## [ASSIGNMENT]
Would you copy each line of the records that includes the word "Maneuvering"?

Records from a collection
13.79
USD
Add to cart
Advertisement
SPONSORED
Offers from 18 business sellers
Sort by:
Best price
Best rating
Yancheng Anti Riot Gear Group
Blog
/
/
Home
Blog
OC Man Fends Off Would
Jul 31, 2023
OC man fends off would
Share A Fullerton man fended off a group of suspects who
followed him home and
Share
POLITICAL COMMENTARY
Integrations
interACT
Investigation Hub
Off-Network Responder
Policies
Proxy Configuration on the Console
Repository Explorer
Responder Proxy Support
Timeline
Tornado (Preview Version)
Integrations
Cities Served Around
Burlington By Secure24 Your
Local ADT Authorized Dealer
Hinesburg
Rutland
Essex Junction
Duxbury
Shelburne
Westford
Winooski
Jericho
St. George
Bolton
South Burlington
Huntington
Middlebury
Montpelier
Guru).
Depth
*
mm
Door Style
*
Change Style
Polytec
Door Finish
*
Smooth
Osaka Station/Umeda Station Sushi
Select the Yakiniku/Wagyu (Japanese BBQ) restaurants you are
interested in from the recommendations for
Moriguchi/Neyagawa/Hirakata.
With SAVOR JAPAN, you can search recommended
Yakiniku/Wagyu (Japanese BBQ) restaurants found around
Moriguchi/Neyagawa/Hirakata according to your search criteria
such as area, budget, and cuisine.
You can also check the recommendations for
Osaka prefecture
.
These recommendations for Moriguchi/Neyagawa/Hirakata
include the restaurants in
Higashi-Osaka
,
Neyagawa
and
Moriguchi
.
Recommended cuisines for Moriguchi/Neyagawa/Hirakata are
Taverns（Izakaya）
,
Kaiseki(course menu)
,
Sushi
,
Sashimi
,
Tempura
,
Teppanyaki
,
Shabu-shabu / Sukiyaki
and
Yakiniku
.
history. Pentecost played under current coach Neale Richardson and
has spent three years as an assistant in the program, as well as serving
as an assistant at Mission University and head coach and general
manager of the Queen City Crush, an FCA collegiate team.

==

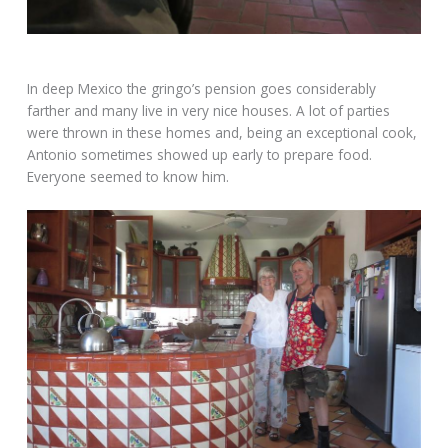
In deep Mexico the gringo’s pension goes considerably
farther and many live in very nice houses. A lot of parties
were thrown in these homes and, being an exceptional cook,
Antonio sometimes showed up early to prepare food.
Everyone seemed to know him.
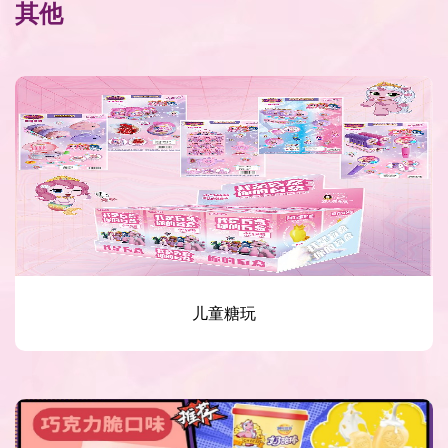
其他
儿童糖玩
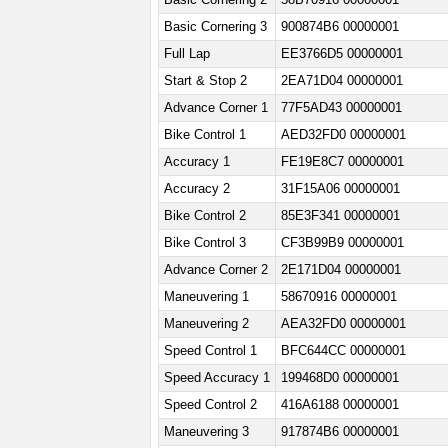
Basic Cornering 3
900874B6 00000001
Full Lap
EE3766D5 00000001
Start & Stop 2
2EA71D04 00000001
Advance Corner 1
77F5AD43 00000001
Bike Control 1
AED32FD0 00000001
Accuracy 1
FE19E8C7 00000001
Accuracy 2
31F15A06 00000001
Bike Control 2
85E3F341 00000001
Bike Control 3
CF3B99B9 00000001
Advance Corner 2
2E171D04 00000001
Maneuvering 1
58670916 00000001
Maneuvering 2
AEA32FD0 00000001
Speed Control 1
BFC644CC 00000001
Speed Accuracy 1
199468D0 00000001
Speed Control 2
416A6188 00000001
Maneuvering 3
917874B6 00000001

## [RESPONSE TO THIS EXERCISE]
Maneuvering 1
Maneuvering 2
Maneuvering 3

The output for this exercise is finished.